A crossover strategy involves trading the carry trade time series in a long or short fashion, using technical trading indicators, basing the crossover chart on varying timespans. A crossover momentum rule applied to the carry strategy produces slightly lower long-term returns than a pure carry trade strategy, but excels when carry trades unwind, outperforming when conditions are uncertain. This makes it a useful partner to carry strategies.
UBS has done some work on how the strategies correlate with each other, backtested over 20 years. It concludes that an optimal strategy will have features of all three strategies, but will predominately consist of the carry trade, while the volatility strategy element should be very small.
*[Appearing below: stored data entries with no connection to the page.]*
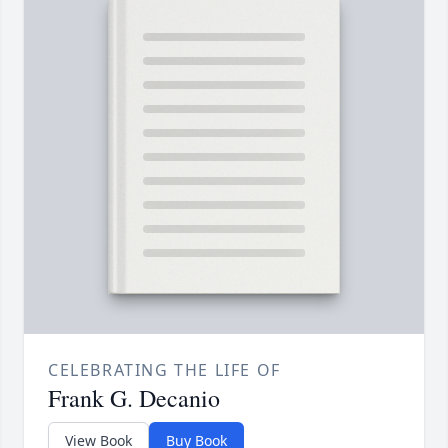
CELEBRATING THE LIFE OF
Frank G. Decanio
View Book
Buy Book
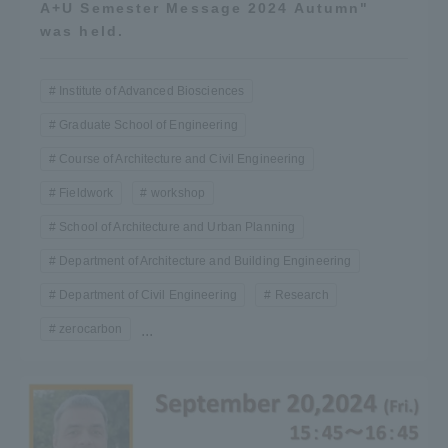
A+U Semester Message 2024 Autumn"
was held.
Institute of Advanced Biosciences
Graduate School of Engineering
Course of Architecture and Civil Engineering
Fieldwork
workshop
School of Architecture and Urban Planning
Department of Architecture and Building Engineering
Department of Civil Engineering
Research
zerocarbon
...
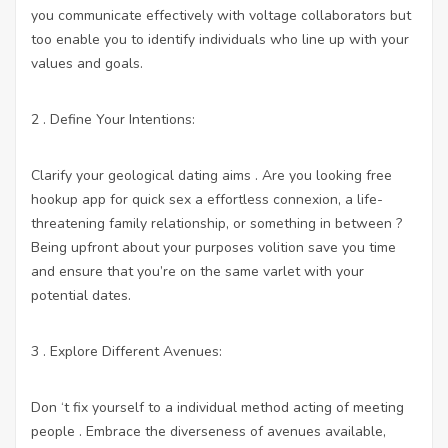
you communicate effectively with voltage collaborators but
too enable you to identify individuals who line up with your
values and goals.
2 . Define Your Intentions:
Clarify your geological dating aims . Are you looking
free
hookup app for quick sex
a effortless connexion, a life-
threatening family relationship, or something in between ?
Being upfront about your purposes volition save you time
and ensure that you’re on the same varlet with your
potential dates.
3 . Explore Different Avenues:
Don ‘t fix yourself to a individual method acting of meeting
people . Embrace the diverseness of avenues available,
UBS notes that the cross correlations between these three prime strategies are generally low, and that the carry trade and volatility strategies are in fact ’directionally opposed’.
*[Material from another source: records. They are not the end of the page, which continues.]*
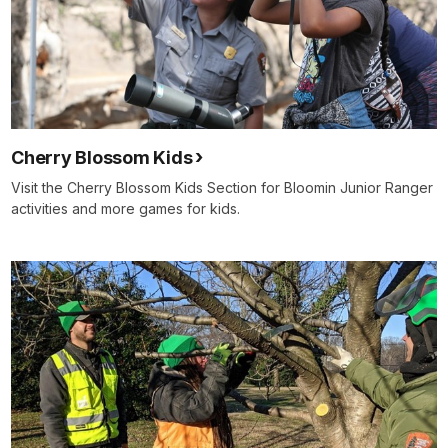
Cherry Blossom Kids
Visit the Cherry Blossom Kids Section for Bloomin Junior Ranger
activities and more games for kids.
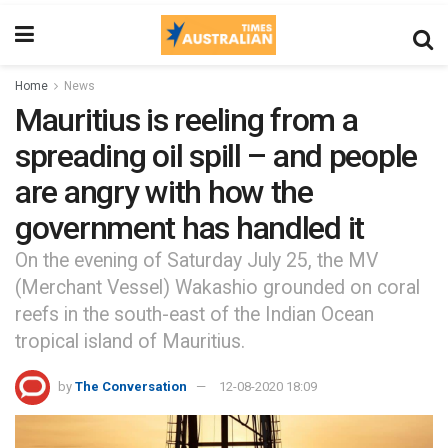
Home
News
Mauritius is reeling from a
spreading oil spill – and people
are angry with how the
government has handled it
On the evening of Saturday July 25, the MV
(Merchant Vessel) Wakashio grounded on coral
reefs in the south-east of the Indian Ocean
tropical island of Mauritius.
by
The Conversation
12-08-2020 18:09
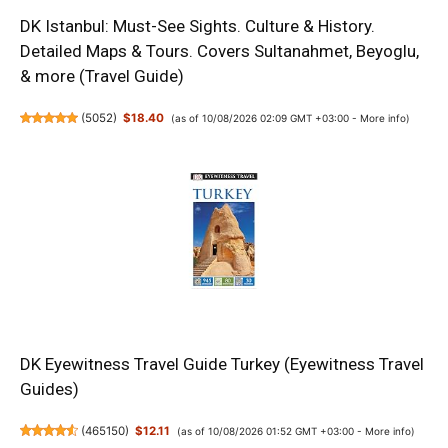
DK Istanbul: Must-See Sights. Culture & History.
Detailed Maps & Tours. Covers Sultanahmet, Beyoglu,
& more (Travel Guide)
(
5052
)
$18.40
(as of 10/08/2026 02:09 GMT +03:00 -
More info
)
DK Eyewitness Travel Guide Turkey (Eyewitness Travel
Guides)
(
465150
)
$12.11
(as of 10/08/2026 01:52 GMT +03:00 -
More info
)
There is a relatively insignificant correlation between crossover and carry strategies, suggesting they also make compatible portfolio partners.
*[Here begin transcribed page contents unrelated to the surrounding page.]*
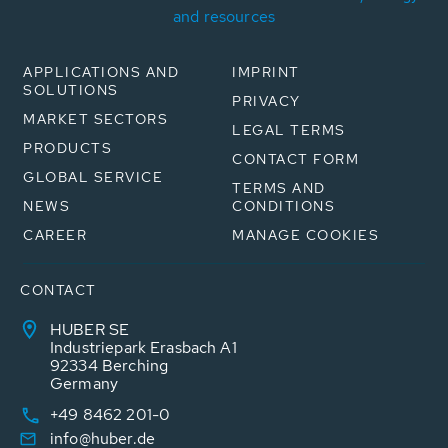
and resources
APPLICATIONS AND
IMPRINT
SOLUTIONS
PRIVACY
MARKET SECTORS
LEGAL TERMS
PRODUCTS
CONTACT FORM
GLOBAL SERVICE
TERMS AND
NEWS
CONDITIONS
CAREER
MANAGE COOKIES
CONTACT
HUBER SE
Industriepark Erasbach A1
92334 Berching
Germany
+49 8462 201-0
info@huber.de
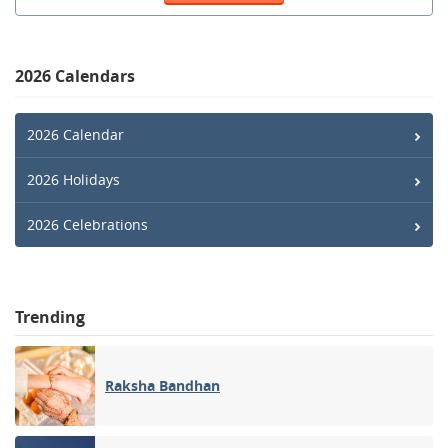
2026 Calendars
2026 Calendar
2026 Holidays
2026 Celebrations
Trending
Raksha Bandhan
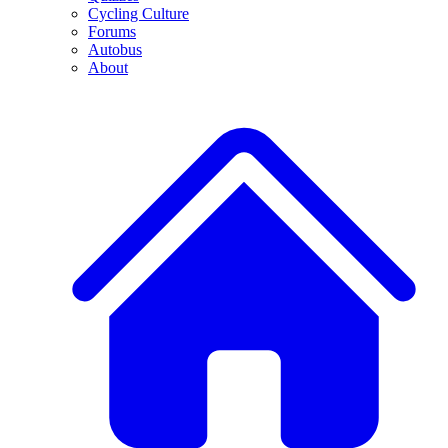
Cycling Culture
Forums
Autobus
About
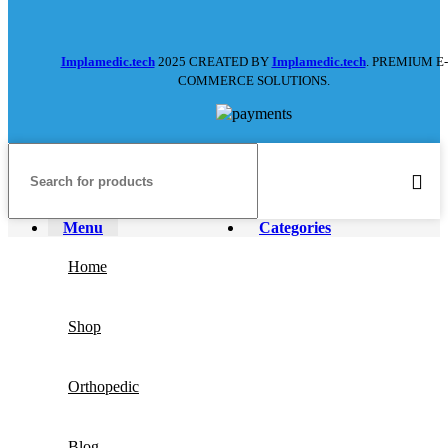
Implamedic.tech
2025 CREATED BY
Implamedic.tech
. PREMIUM E-
COMMERCE SOLUTIONS.
Menu
Categories
Home
Shop
Orthopedic
Blog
“It’s one thing to have a set of managers with different strategies,” says Collin Crownover, managing director and head of currency management for State Street Global Advisors. “But the important part is to monitor them all. Many managers who had used several strategies developed a creep towards the carry trade in the lead up to 2008, so you could do worse than adding a manager with no exposure to it at all. It is not a fluke that it underperformed during the crisis.“
“There has been a structural shift towards a lower allocation to carry strategy,“ says Jaco Rouw, senior global fixed income investment manager at ING Investment Management. “If you look at beta returns compared with carry returns, the conclusion is that currency managers have lower exposure to carry trade because of the huge shake-out in these strategies in August to October 2008. This is shown by the relationship of beta currency trading returns to carry trade returns, which was 0.5 to 1 per cent, but dropped to 0 to 0.3 per cent after Lehman.“
Last year was a profitable environment for carry, he adds, and the beta of currency strategies to carry trade picked up in the fourth quarter of 2009, showing renewed interest in the strategy.